#### Task brief
Beneath this instruction is a block of data; output from it exactly the lines that run from the one containing "デジタルマップを全画面表示で見る" through the one containing "Proposez à vos amis de s'inscrire ! ;-)", inclusive.

#### Information provided
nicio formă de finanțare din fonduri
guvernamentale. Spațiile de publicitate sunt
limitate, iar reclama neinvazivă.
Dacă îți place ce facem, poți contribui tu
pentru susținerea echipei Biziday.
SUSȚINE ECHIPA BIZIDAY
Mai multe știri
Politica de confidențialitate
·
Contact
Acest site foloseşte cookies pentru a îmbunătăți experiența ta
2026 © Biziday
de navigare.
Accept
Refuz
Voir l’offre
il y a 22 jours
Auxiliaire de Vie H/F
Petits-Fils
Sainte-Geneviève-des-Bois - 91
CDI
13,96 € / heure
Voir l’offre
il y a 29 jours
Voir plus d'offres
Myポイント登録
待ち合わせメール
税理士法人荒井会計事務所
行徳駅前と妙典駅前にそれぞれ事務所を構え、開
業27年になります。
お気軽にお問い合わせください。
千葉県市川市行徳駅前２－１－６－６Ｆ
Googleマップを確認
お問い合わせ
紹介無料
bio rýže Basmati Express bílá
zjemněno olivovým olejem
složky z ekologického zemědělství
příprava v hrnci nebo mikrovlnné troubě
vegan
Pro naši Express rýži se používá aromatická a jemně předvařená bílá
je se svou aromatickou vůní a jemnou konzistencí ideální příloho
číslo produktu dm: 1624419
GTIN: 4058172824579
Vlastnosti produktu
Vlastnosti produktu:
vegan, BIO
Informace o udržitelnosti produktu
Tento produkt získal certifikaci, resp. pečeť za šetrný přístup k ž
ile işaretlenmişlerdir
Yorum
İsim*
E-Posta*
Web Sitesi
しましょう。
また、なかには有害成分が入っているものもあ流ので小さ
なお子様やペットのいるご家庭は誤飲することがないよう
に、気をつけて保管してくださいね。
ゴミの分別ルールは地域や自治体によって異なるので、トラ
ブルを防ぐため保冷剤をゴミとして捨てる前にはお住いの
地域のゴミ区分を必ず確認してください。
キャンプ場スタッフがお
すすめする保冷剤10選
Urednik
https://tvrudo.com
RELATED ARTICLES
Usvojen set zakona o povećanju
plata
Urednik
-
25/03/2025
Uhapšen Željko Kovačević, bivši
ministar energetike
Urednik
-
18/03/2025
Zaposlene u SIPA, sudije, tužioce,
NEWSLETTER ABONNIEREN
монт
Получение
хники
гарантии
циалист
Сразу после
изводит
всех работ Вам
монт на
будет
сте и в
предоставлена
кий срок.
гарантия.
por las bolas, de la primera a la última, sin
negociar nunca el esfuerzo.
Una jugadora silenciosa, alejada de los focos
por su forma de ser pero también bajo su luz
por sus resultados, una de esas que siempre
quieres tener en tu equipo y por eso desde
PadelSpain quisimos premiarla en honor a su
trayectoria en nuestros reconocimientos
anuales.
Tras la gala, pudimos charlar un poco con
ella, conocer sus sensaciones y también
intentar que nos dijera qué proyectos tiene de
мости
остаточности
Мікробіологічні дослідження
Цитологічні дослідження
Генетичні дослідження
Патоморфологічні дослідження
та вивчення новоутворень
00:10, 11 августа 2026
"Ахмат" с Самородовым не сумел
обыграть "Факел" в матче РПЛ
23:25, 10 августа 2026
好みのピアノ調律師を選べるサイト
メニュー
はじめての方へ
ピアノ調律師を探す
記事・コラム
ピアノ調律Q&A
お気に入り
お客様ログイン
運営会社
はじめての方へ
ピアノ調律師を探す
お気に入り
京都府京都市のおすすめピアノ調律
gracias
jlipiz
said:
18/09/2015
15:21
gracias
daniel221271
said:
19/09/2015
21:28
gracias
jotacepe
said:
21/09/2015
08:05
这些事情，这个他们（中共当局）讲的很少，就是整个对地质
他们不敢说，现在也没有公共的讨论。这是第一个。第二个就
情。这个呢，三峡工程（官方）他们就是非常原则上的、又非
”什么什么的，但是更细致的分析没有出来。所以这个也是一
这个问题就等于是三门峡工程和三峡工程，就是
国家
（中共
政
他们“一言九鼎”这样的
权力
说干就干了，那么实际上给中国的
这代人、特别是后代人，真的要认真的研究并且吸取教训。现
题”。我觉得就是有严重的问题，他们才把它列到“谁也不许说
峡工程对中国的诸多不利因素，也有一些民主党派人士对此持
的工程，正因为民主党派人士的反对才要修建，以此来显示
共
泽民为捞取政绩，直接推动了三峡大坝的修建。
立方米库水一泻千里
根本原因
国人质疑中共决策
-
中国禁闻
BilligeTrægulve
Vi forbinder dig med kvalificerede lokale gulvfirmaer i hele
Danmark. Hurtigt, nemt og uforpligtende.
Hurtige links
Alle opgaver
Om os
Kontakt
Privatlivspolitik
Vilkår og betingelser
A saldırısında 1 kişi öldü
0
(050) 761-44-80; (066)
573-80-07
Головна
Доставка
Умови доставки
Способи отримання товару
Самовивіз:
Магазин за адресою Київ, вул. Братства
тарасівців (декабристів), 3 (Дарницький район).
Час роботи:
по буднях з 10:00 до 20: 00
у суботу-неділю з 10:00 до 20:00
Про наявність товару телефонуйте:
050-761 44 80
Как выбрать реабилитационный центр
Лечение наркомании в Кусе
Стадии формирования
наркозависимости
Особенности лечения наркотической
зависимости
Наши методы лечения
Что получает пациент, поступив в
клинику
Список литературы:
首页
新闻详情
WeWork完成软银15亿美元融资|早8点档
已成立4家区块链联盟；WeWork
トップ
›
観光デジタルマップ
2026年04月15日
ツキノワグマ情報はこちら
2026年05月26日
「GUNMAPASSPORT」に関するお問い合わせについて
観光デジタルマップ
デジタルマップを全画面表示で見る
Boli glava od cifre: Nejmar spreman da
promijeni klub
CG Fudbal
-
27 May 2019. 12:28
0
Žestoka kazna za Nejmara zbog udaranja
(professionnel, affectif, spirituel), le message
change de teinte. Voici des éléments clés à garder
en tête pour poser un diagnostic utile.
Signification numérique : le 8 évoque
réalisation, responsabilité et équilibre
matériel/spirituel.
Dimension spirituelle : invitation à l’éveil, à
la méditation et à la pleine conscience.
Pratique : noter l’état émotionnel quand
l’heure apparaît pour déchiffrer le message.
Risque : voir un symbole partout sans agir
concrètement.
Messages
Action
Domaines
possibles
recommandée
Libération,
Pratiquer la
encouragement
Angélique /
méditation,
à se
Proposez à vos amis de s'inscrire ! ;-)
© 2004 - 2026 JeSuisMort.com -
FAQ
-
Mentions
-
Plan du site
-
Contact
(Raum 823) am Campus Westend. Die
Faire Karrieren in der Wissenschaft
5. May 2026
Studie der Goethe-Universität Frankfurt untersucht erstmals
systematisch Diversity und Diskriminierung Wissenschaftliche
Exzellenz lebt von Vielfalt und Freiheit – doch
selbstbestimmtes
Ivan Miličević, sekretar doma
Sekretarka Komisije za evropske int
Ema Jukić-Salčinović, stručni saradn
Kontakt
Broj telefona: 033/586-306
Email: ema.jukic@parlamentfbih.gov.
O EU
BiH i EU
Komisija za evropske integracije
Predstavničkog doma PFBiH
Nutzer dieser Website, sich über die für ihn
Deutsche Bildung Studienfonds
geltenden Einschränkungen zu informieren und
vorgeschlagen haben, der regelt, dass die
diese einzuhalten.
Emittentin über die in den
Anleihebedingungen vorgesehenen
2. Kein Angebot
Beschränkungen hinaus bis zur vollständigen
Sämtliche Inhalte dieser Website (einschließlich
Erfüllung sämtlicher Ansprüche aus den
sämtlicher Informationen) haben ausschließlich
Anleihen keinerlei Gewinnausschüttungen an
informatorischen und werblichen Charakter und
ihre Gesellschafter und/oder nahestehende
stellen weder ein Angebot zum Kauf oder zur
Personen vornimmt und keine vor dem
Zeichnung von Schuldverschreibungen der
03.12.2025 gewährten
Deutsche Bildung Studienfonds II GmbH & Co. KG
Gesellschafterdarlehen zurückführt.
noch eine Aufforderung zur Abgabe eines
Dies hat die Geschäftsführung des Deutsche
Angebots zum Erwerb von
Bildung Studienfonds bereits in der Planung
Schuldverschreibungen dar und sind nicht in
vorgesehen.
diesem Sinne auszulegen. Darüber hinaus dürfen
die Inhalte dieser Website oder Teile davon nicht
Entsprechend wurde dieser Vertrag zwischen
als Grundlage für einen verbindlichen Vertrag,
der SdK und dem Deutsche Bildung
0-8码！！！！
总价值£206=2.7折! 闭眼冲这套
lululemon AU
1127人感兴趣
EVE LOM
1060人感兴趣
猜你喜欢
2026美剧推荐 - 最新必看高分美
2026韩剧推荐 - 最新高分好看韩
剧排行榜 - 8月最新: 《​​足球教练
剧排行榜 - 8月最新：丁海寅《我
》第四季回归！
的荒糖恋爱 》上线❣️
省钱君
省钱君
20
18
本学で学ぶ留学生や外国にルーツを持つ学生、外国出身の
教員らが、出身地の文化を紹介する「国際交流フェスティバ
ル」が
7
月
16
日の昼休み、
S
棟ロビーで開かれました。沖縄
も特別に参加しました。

#### Task output
デジタルマップを全画面表示で見る
Boli glava od cifre: Nejmar spreman da
promijeni klub
CG Fudbal
-
27 May 2019. 12:28
0
Žestoka kazna za Nejmara zbog udaranja
(professionnel, affectif, spirituel), le message
change de teinte. Voici des éléments clés à garder
en tête pour poser un diagnostic utile.
Signification numérique : le 8 évoque
réalisation, responsabilité et équilibre
matériel/spirituel.
Dimension spirituelle : invitation à l’éveil, à
la méditation et à la pleine conscience.
Pratique : noter l’état émotionnel quand
l’heure apparaît pour déchiffrer le message.
Risque : voir un symbole partout sans agir
concrètement.
Messages
Action
Domaines
possibles
recommandée
Libération,
Pratiquer la
encouragement
Angélique /
méditation,
à se
Proposez à vos amis de s'inscrire ! ;-)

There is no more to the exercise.